Dynamical phase transitions as a resource for quantum enhanced metrology

We consider the general problem of estimating an unknown control parameter of an open quantum system. We establish a direct relation between the evolution of both system and environment and the precision with which the parameter can be estimated. We show that when the open quantum system undergoes a first-order dynamical phase transition the quantum Fisher information (QFI), which gives the upper bound on the achievable precision of any measurement of the system and environment, becomes quadratic in observation time (cf. “Heisenberg scaling”). In fact, the QFI is identical to the variance of the dynamical observable that characterizes the phases that coexist at the transition, and enhanced scaling is a consequence of the divergence of the variance of this observable at the transition point. This identification makes it possible to establish the finite time scaling of the QFI. Near the transition the QFI is quadratic in time for times shorter than the correlation time of the dynamics. In the regime of enhanced scaling the optimal measurement whose precision is given by the QFI involves measuring both system and output. As a particular realization of these ideas, we describe a theoretical scheme for quantum enhanced estimation of an optical phase shift using the photons being emitted from a quantum system near the coexistence of dynamical phases with distinct photon emission rates.

Figure 1

(a) Open quantum system with a dynamics that features two dynamical phases of different activity and depends on the unknown parameter $g$. Near a first-order DPT the output (e.g., photons) shows strong intermittency where the temporal length of active and inactive periods is on average proportional to the correlation time $\tau$. (b) In the vicinity of a DPT the QFI of the combined system-output state scales quadratically for observation times $t\ll \tau$. In the example of photon counting this regime features a bimodal count distribution; i.e., the two phases can be resolved.

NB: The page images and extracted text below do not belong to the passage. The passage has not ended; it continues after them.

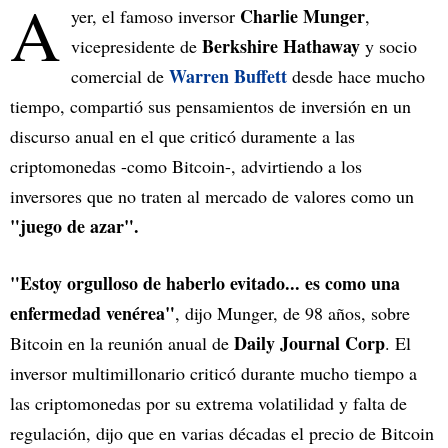
A
Charlie Munger
yer, el famoso inversor
,
Berkshire Hathaway
vicepresidente de
y socio
Warren Buffett
comercial de
desde hace mucho
tiempo, compartió sus pensamientos de inversión en un
discurso anual en el que criticó duramente a las
criptomonedas -como Bitcoin-, advirtiendo a los
inversores que no traten al mercado de valores como un
"juego de azar".
"Estoy orgulloso de haberlo evitado... es como una
enfermedad venérea"
, dijo Munger, de 98 años, sobre
Daily Journal Corp
Bitcoin en la reunión anual de
. El
inversor multimillonario criticó durante mucho tiempo a
las criptomonedas por su extrema volatilidad y falta de
regulación, dijo que en varias décadas el precio de Bitcoin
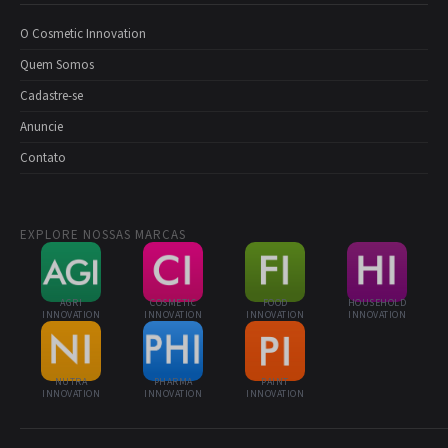
O Cosmetic Innovation
Quem Somos
Cadastre-se
Anuncie
Contato
EXPLORE NOSSAS MARCAS
AGRI
COSMETIC
FOOD
HOUSEHOLD
INNOVATION
INNOVATION
INNOVATION
INNOVATION
NUTRA
PHARMA
PAINT
INNOVATION
INNOVATION
INNOVATION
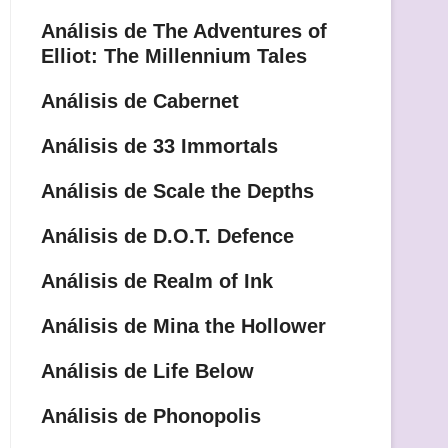
Análisis de The Adventures of
Elliot: The Millennium Tales
Análisis de Cabernet
Análisis de 33 Immortals
Análisis de Scale the Depths
Análisis de D.O.T. Defence
Análisis de Realm of Ink
Análisis de Mina the Hollower
Análisis de Life Below
Análisis de Phonopolis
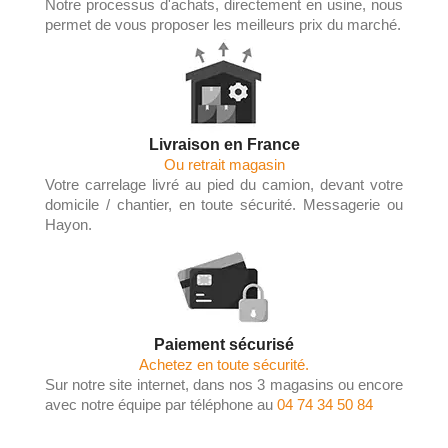
Notre processus d'achats, directement en usine, nous
permet de vous proposer les meilleurs prix du marché.
Livraison en France
Ou retrait magasin
Votre carrelage livré au pied du camion, devant votre
domicile / chantier, en toute sécurité. Messagerie ou
Hayon.
Paiement sécurisé
Achetez en toute sécurité.
Sur notre site internet, dans nos 3 magasins ou encore
avec notre équipe par téléphone au
04 74 34 50 84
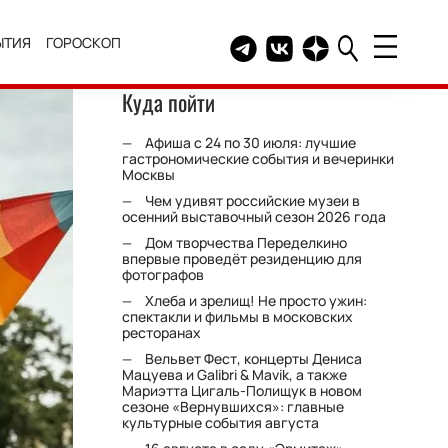
ЫТИЯ
ГОРОСКОП
Telegram канал HELLO
Группа HELLO Вконтакт
Канал HELLO в Дзе
Куда пойти
Афиша с 24 по 30 июля: лучшие
гастрономические события и вечеринки
Москвы
Чем удивят российские музеи в
осенний выставочный сезон 2026 года
Дом творчества Переделкино
впервые проведёт резиденцию для
фотографов
Хлеба и зрелищ! Не просто ужин:
спектакли и фильмы в московских
ресторанах
Вельвет Фест, концерты Дениса
Мацуева и Galibri & Mavik, а также
Мариэтта Цигаль-Полищук в новом
сезоне «Вернувшихся»: главные
культурные события августа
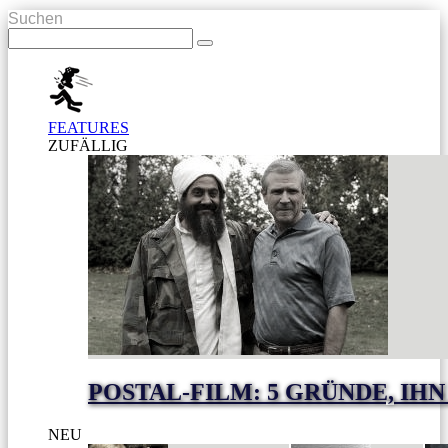
Suchen
FEATURES
ZUFÄLLIG
POSTAL-FILM: 5 GRÜNDE, I
NEU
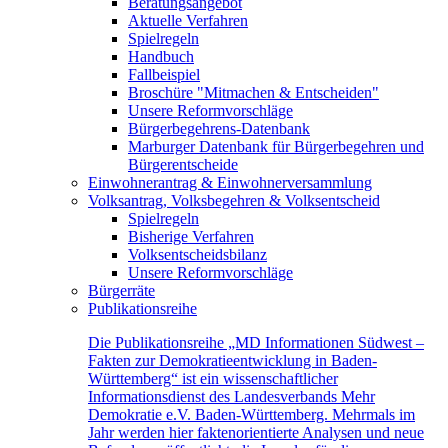
Beratungsangebot
Aktuelle Verfahren
Spielregeln
Handbuch
Fallbeispiel
Broschüre "Mitmachen & Entscheiden"
Unsere Reformvorschläge
Bürgerbegehrens-Datenbank
Marburger Datenbank für Bürgerbegehren und
Bürgerentscheide
Einwohnerantrag & Einwohnerversammlung
Volksantrag, Volksbegehren & Volksentscheid
Spielregeln
Bisherige Verfahren
Volksentscheidsbilanz
Unsere Reformvorschläge
Bürgerräte
Publikationsreihe
Die Publikationsreihe „MD Informationen Südwest –
Fakten zur Demokratieentwicklung in Baden-
Württemberg“ ist ein wissenschaftlicher
Informationsdienst des Landesverbands Mehr
Demokratie e.V. Baden-Württemberg. Mehrmals im
Jahr werden hier faktenorientierte Analysen und neue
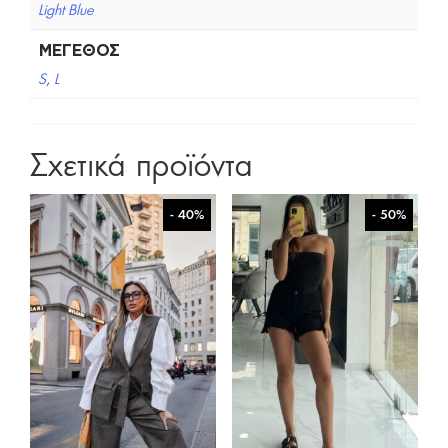
Light Blue
ΜΈΓΕΘΟΣ
S
,
L
Σχετικά προϊόντα
- 40%
- 50%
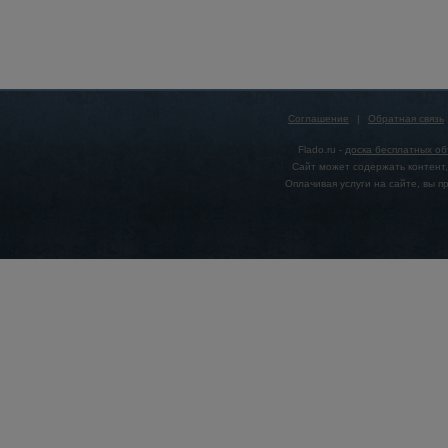
Соглашение
|
Обратная связь
Flado.ru -
доска бесплатных о
Сайт может содержать контент,
Оплачивая услуги на сайте, вы 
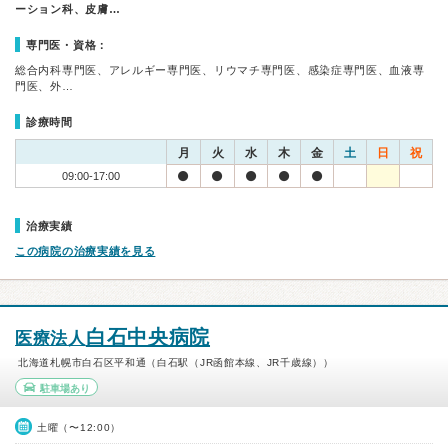
ーション科、皮膚…
専門医・資格：
総合内科専門医、アレルギー専門医、リウマチ専門医、感染症専門医、血液専
門医、外…
診療時間
月
火
水
木
金
土
日
祝
09:00-17:00
治療実績
この病院の治療実績を見る
白石中央病院
医療法人
北海道札幌市白石区平和通（白石駅（JR函館本線、JR千歳線））
駐車場あり
土曜（〜12:00）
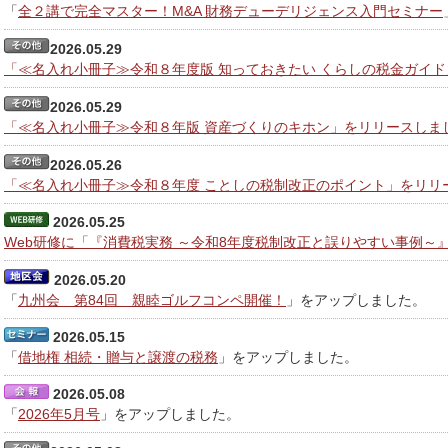
「
全２講で完全マスター！M&A 財務デューデリジェンス入門セミナー
2026.05.29
「≪名入れ小冊子≫令和８年度版 知っておきたい くらしの税金ガイ
2026.05.29
「≪名入れ小冊子≫令和８年版 資産づくりのキホン」をリリースしま
2026.05.26
「≪名入れ小冊子≫令和８年度 ことしの税制改正のポイント」をリリ
2026.05.25
Web研修に「『消費税実務 ～令和8年度税制改正と誤りやすい事例～
2026.05.20
「
九州会 第84回 親睦ゴルフコンペ開催！
」をアップしました。
2026.05.15
「
借地権 相続・贈与と譲渡の税務
」をアップしました。
2026.05.08
「
2026年5月号
」をアップしました。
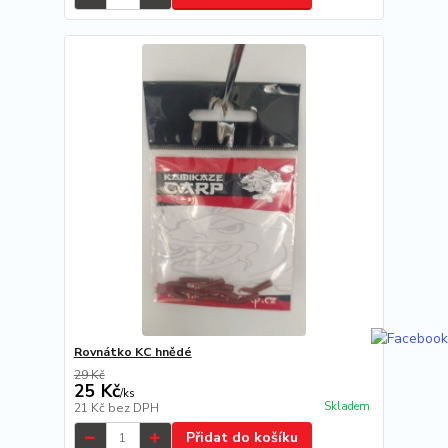
Rovnátko KC hnědé
29 Kč
25 Kč
/
ks
Skladem
21 Kč
bez DPH
Přidat do košíku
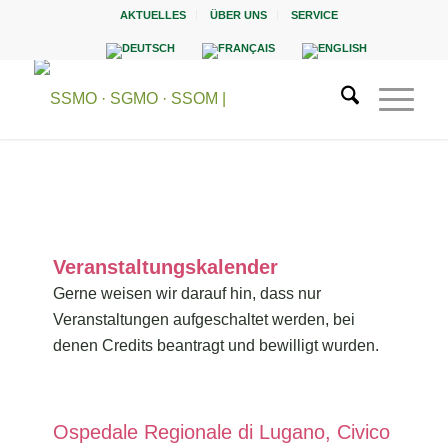
AKTUELLES
ÜBER UNS
SERVICE
Veranstaltungskalender
Gerne weisen wir darauf hin, dass nur
Veranstaltungen aufgeschaltet werden, bei
denen Credits beantragt und bewilligt wurden.
Ospedale Regionale di Lugano, Civico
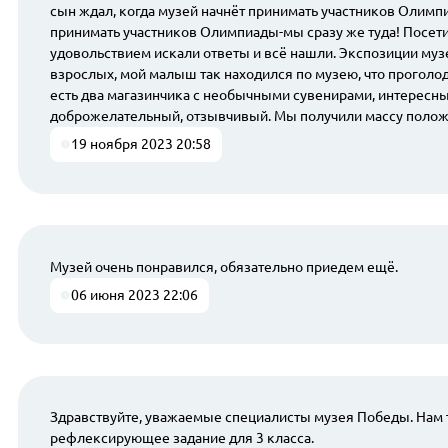
сын ждал, когда музей начнёт принимать участников Олимпиа
принимать участников Олимпиады-мы сразу же туда! Посетил
удовольствием искали ответы и всё нашли. Экспозиции музея
взрослых, мой малыш так находился по музею, что проголода
есть два магазинчика с необычными сувенирами, интересны
доброжелательный, отзывчивый. Мы получили массу положи
19 ноября 2023 20:58
Музей очень понравился, обязательно приедем ещё.
06 июня 2023 22:06
Здравствуйте, уважаемые специалисты музея Победы. Нам т
рефлексирующее задание для 3 класса.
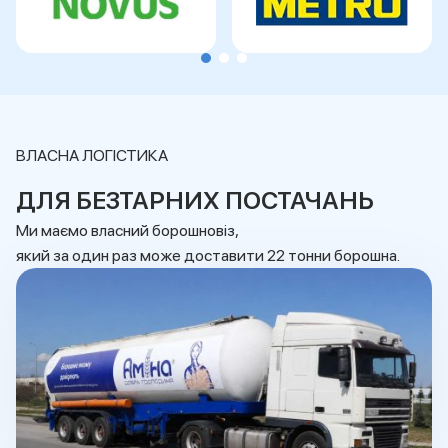
ВЛАСНА ЛОГІСТИКА
ДЛЯ БЕЗТАРНИХ ПОСТАЧАНЬ
Ми маємо власний борошновіз,
який за один раз може доставити 22 тонни борошна.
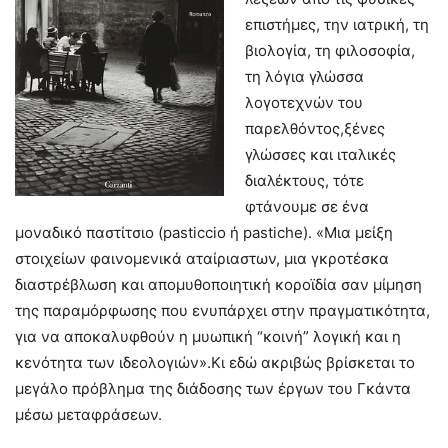
επιστήμες, την ιατρική, τη
βιολογία, τη φιλοσοφία,
τη λόγια γλώσσα
λογοτεχνών του
παρελθόντος,ξένες
γλώσσες και ιταλικές
διαλέκτους, τότε
φτάνουμε σε ένα
μοναδικό παστίτσιο (pasticcio ή pastiche). «Μια μείξη
στοιχείων φαινομενικά αταίριαστων, μια γκροτέσκα
διαστρέβλωση και απομυθοποιητική κοροϊδία σαν μίμηση
της παραμόρφωσης που ενυπάρχει στην πραγματικότητα,
για να αποκαλυφθούν η μυωπική “κοινή” λογική και η
κενότητα των ιδεολογιών».Κι εδώ ακριβώς βρίσκεται το
μεγάλο πρόβλημα της διάδοσης των έργων του Γκάντα
μέσω μεταφράσεων.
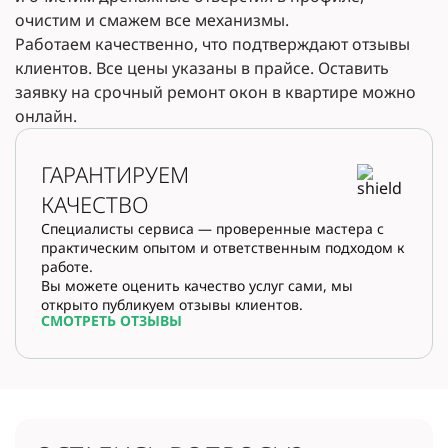
очистим и смажем все механизмы.
Работаем качественно, что подтверждают отзывы
клиентов. Все цены указаны в прайсе. Оставить
заявку на срочный ремонт окон в квартире можно
онлайн.
ГАРАНТИРУЕМ
КАЧЕСТВО
Специалисты сервиса — проверенные мастера с
практическим опытом и ответственным подходом к
работе.
Вы можете оценить качество услуг сами, мы
открыто публикуем отзывы клиентов.
СМОТРЕТЬ ОТЗЫВЫ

For $t\gg \tau$ this is no longer the case and the distribution becomes unimodal. Consequently, the QFI acquires a linear scaling with $t$. (c) Wigner distribution $W(Q,P)$ of the state (12) after being projected on an appropriate system state, e.g., $|\mathrm{I}\rangle +|\mathrm{A}\rangle$. The two peaks are located at radii that correspond to the count rates ${\mu }_{\mathrm{I},\mathrm{A}}$ of the inactive and active phases. The count distribution is not sensitive to the parameter $\varphi$, hence, counting is not an appropriate measurement for its estimation. Still, this state features an enhanced QFI with respect to changes in the parameter $\varphi$ due to the highly oscillatory fringe pattern [with period $\propto t({\mu }_{\mathrm{A}}-{\mu }_{\mathrm{I}})]$ between the two peaks, which is characteristic for a Schrödinger cat state.